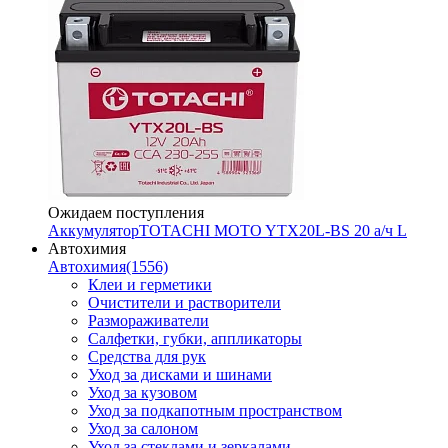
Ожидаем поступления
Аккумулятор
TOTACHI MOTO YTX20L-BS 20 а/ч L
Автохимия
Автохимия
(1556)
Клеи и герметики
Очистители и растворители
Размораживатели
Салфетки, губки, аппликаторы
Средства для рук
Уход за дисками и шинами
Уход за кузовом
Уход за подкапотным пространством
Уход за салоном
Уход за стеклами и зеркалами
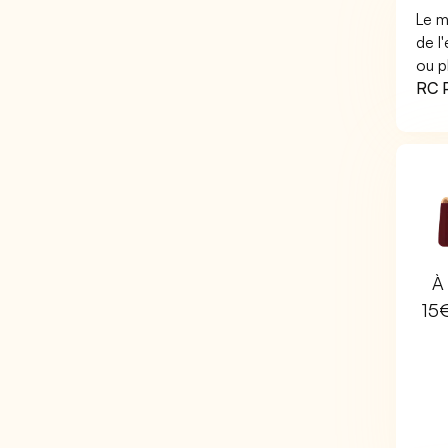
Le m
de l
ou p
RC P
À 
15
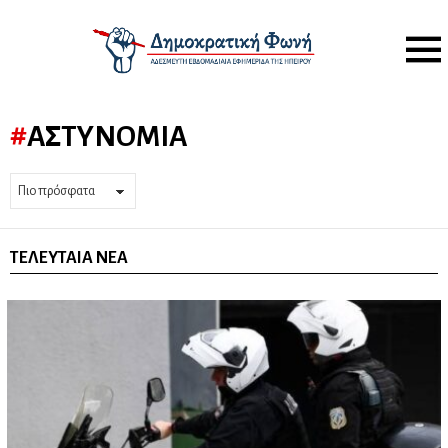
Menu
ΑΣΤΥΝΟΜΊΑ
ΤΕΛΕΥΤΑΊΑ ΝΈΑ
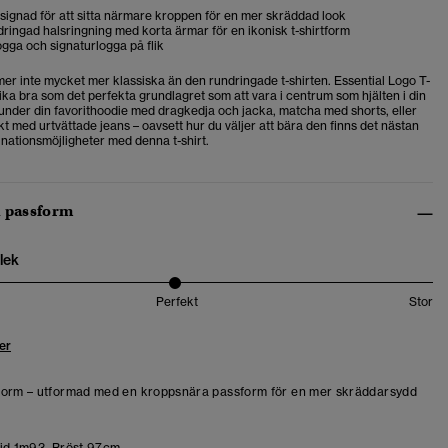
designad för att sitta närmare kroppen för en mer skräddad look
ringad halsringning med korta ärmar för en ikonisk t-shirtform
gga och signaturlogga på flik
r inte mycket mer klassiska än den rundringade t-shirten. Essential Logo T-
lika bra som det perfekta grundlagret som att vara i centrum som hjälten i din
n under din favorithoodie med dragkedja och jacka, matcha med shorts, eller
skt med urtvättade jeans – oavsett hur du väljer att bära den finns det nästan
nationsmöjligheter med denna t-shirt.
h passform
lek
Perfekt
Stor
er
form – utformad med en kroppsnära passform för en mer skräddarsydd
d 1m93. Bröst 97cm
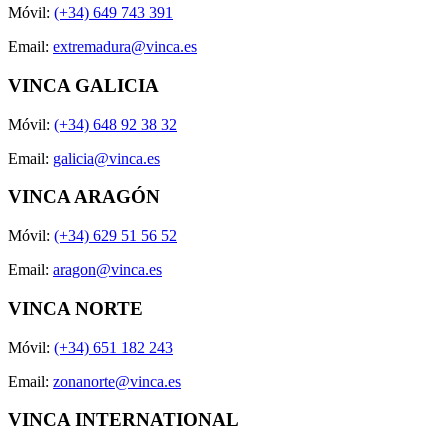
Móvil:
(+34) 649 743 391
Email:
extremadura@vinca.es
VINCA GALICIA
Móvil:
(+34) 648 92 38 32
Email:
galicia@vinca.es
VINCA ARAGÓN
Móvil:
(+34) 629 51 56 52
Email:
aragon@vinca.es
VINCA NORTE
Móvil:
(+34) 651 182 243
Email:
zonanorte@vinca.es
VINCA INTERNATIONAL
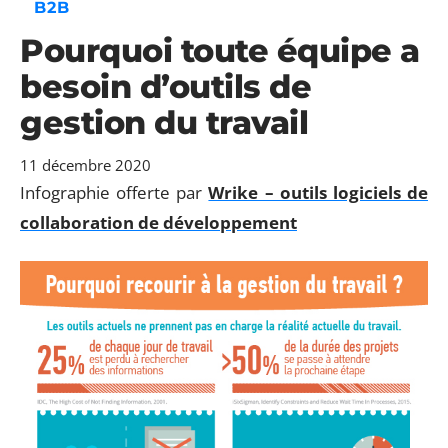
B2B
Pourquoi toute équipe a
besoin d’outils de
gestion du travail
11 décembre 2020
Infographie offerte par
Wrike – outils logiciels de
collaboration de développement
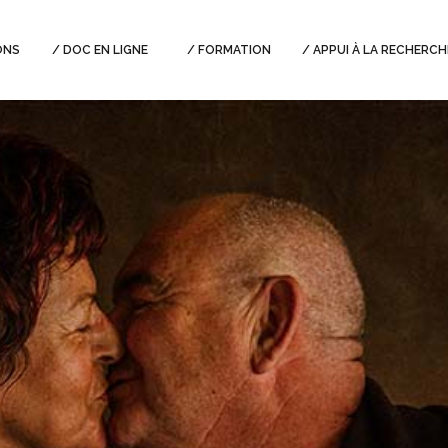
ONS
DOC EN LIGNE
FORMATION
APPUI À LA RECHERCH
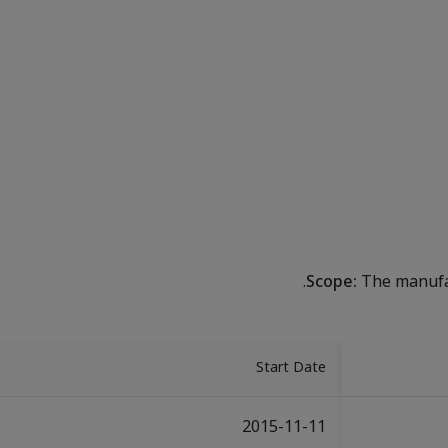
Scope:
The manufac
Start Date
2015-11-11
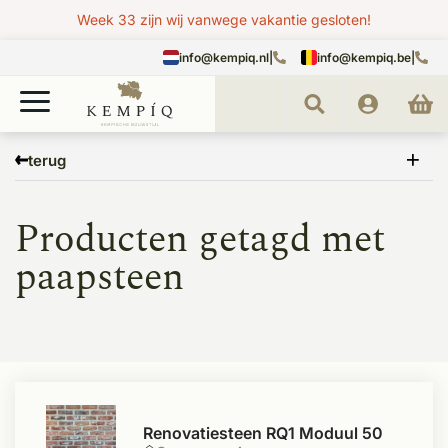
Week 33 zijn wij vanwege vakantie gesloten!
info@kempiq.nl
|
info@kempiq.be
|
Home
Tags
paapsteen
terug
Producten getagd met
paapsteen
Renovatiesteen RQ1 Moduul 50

● ● ● ● ●

Task directions ▸
From the data above, copy each line that has the string "Уход".

Solved exercise ▸
Уход за дисками и шинами
Уход за кузовом
Уход за подкапотным пространством
Уход за салоном
Уход за стеклами и зеркалами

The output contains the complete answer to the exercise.